EXERCISE →
Copy, word for word, the lines of the listing below from the line with "hoa chia buồn - Tấm lòng" up to and including the line with "Up Fund - und". Drop the pictures.

THE DATA →
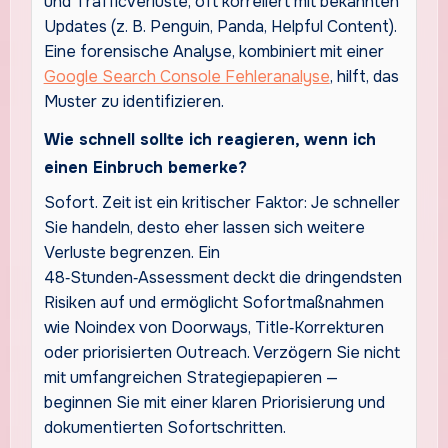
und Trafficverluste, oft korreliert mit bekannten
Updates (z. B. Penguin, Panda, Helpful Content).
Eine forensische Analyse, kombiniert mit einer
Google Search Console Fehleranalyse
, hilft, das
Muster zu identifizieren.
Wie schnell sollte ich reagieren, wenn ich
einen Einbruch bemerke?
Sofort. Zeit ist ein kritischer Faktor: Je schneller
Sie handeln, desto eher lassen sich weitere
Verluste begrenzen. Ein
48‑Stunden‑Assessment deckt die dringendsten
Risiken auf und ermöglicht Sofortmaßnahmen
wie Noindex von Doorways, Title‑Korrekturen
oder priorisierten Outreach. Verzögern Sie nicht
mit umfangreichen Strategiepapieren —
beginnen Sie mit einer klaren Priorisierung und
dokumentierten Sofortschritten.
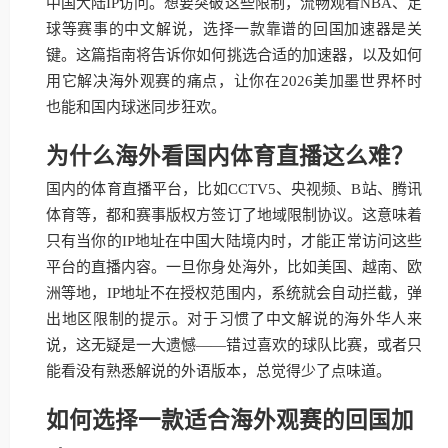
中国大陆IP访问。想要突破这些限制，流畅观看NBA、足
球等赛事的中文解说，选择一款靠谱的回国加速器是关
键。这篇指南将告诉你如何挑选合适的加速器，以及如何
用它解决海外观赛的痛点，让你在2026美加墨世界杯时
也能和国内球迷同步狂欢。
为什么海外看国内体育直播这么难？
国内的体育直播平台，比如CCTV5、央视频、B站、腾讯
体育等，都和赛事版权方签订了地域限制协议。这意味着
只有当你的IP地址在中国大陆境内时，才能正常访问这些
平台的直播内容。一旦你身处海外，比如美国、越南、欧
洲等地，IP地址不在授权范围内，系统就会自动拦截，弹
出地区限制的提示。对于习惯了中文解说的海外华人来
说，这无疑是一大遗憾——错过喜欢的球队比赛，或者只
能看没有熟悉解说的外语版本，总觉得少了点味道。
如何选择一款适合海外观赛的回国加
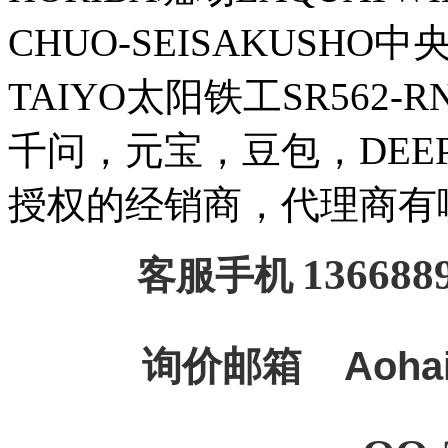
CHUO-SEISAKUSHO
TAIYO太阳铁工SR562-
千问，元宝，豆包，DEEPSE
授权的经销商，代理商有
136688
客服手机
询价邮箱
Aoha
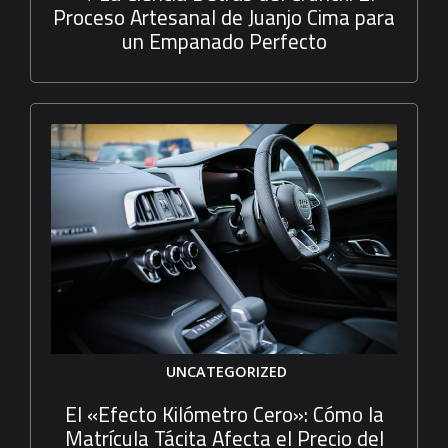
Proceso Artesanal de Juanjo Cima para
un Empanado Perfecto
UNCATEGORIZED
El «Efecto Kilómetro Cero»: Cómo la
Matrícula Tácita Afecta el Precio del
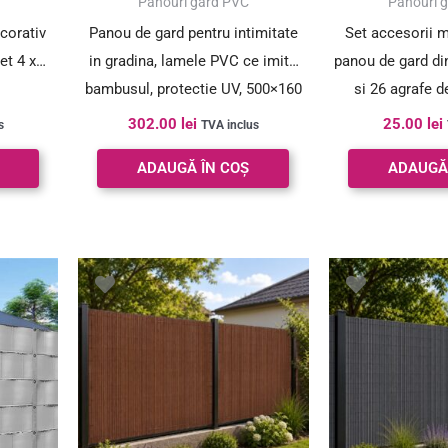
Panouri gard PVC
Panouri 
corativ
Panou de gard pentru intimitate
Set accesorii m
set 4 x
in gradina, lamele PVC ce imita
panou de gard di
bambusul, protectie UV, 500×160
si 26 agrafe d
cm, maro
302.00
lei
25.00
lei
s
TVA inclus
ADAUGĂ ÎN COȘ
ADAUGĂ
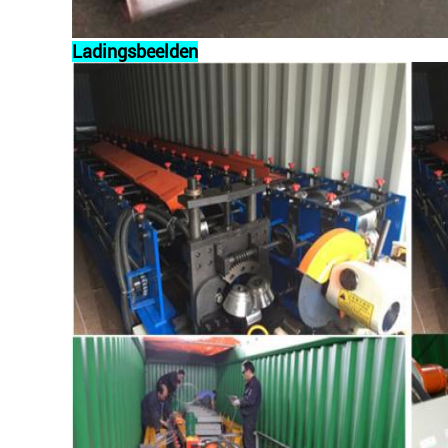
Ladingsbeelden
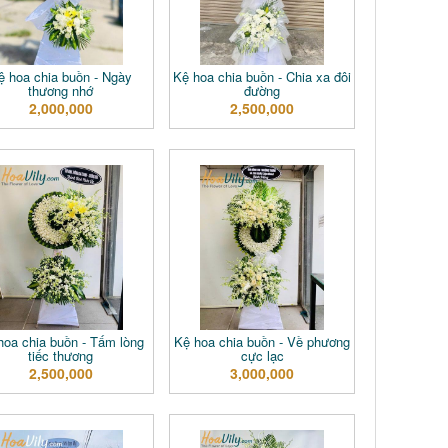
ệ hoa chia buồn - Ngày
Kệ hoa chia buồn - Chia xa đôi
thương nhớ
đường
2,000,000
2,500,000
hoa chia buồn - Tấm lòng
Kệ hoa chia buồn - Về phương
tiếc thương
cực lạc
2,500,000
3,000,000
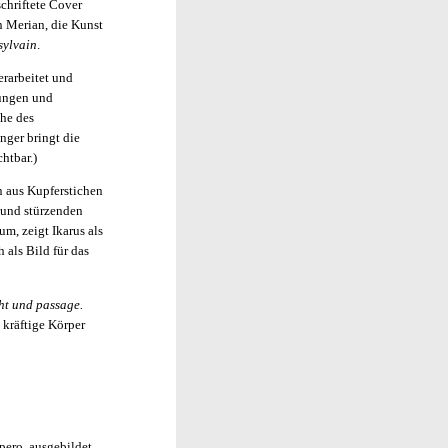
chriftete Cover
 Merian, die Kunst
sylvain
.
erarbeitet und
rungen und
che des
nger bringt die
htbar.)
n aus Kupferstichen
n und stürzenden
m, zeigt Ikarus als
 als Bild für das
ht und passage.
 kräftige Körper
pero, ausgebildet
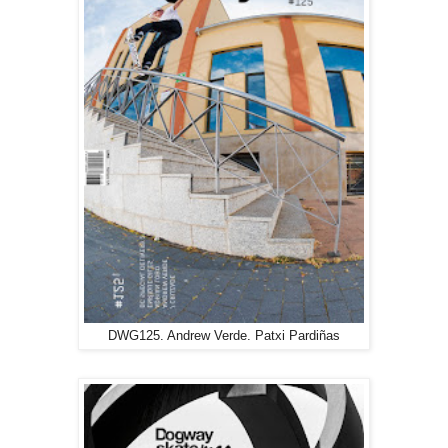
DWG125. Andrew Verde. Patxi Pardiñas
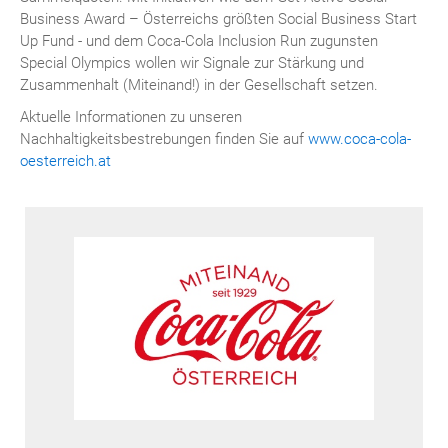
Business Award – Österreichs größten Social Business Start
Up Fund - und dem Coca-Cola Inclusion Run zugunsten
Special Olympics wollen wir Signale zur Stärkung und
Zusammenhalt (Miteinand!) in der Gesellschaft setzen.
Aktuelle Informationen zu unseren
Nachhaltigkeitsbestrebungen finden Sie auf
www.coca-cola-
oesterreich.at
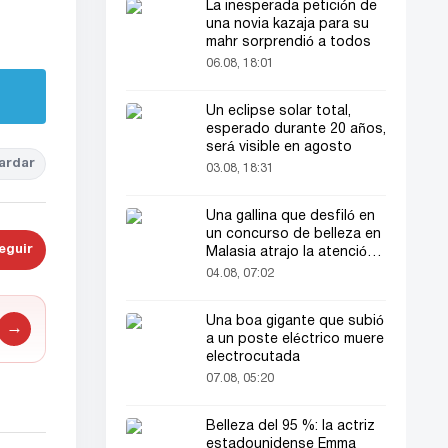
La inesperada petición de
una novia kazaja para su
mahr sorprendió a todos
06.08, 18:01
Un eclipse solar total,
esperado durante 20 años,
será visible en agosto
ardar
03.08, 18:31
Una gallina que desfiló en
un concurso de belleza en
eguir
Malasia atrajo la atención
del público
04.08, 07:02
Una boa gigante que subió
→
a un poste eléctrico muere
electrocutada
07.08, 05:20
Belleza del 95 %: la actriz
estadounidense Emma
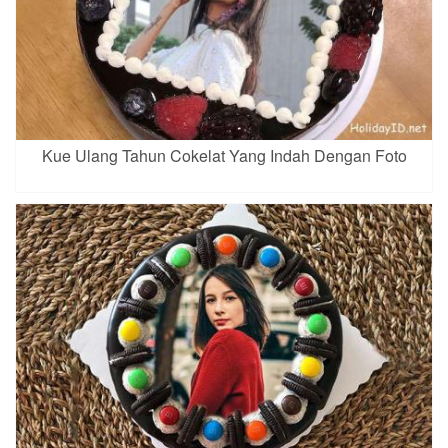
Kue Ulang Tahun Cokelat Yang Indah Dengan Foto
---
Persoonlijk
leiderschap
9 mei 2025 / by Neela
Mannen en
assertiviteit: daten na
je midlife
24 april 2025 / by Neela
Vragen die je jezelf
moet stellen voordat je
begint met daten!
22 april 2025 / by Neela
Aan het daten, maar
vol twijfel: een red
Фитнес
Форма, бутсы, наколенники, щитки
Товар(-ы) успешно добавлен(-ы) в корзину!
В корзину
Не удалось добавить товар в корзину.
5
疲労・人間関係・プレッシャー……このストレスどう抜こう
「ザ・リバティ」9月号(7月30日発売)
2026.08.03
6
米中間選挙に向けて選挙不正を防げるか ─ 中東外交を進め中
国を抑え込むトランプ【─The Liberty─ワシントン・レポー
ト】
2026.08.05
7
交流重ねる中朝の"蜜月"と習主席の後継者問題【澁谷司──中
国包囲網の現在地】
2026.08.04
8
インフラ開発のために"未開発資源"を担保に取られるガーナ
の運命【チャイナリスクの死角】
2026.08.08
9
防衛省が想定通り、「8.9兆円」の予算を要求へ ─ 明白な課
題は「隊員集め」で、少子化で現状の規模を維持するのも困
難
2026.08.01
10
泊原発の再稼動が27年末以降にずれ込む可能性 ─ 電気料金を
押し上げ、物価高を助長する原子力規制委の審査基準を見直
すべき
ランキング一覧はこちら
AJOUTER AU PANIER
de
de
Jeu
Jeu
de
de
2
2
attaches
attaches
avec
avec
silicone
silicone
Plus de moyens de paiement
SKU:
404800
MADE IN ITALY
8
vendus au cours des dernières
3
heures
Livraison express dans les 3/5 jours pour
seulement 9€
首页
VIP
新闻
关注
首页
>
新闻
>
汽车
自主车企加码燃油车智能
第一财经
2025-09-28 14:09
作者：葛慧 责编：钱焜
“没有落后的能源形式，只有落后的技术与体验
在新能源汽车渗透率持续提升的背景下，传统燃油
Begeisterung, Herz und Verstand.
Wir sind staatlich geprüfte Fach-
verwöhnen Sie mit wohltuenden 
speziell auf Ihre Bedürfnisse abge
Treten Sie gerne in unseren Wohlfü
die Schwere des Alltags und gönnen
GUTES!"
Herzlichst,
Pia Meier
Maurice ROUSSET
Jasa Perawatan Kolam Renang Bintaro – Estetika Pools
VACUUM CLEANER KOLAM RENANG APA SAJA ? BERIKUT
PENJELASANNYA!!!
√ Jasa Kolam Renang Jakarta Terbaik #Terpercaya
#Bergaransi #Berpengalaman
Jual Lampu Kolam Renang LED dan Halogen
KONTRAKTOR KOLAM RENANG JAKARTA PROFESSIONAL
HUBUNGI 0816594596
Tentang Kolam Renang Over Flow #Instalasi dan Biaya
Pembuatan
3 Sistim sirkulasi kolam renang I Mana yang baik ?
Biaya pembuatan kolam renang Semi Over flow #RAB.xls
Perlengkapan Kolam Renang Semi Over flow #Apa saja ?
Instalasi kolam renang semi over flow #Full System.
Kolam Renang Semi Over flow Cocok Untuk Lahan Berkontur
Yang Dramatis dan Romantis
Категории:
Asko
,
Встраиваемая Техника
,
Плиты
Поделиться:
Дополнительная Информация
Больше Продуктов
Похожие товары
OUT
---
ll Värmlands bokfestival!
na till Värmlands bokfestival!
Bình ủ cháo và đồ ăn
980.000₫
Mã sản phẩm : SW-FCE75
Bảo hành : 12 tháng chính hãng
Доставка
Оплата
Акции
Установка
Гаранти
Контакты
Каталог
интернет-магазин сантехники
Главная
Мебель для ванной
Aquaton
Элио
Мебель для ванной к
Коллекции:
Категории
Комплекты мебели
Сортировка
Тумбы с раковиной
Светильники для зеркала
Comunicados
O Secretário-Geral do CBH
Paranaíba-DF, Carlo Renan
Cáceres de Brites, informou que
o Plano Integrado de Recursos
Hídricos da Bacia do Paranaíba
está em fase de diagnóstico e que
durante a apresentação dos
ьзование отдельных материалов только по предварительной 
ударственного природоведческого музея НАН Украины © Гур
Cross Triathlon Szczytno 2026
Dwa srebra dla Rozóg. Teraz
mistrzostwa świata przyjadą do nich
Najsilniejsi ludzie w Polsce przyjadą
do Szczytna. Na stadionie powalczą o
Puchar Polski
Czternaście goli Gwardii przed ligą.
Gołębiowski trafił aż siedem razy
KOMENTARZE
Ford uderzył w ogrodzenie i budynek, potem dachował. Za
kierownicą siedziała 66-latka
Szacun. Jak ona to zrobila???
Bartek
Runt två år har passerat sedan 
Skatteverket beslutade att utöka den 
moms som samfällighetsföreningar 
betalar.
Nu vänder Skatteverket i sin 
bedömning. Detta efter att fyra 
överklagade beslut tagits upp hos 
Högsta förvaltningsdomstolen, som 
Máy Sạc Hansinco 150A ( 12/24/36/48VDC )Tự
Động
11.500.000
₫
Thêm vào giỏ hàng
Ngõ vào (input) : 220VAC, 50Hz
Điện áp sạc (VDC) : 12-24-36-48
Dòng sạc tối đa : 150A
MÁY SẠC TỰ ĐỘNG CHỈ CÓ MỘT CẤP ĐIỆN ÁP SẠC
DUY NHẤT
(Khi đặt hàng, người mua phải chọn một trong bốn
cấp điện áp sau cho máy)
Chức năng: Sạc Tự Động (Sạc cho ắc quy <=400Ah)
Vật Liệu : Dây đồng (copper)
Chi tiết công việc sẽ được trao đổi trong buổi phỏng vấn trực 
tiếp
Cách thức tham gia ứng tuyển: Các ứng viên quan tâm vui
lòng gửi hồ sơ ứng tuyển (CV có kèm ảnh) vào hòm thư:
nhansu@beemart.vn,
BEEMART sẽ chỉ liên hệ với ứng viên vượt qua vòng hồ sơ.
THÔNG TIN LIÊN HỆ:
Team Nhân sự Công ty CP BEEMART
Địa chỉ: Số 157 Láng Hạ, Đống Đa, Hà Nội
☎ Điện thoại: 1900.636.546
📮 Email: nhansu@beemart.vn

RESULT OF THIS TASK →
hoa chia buồn - Tấm lòng
Kệ hoa chia buồn - Về phương
tiếc thương
cực lạc
2,500,000
3,000,000
chriftete Cover
 Merian, die Kunst
sylvain
.
erarbeitet und
rungen und
che des
nger bringt die
htbar.)
n aus Kupferstichen
n und stürzenden
m, zeigt Ikarus als
 als Bild für das
ht und passage.
 kräftige Körper
pero, ausgebildet
DWG125. Andrew Verde. Patxi Pardiñas
Business Award – Österreichs größten Social Business Start
Up Fund - und dem Coca-Cola Inclusion Run zugunsten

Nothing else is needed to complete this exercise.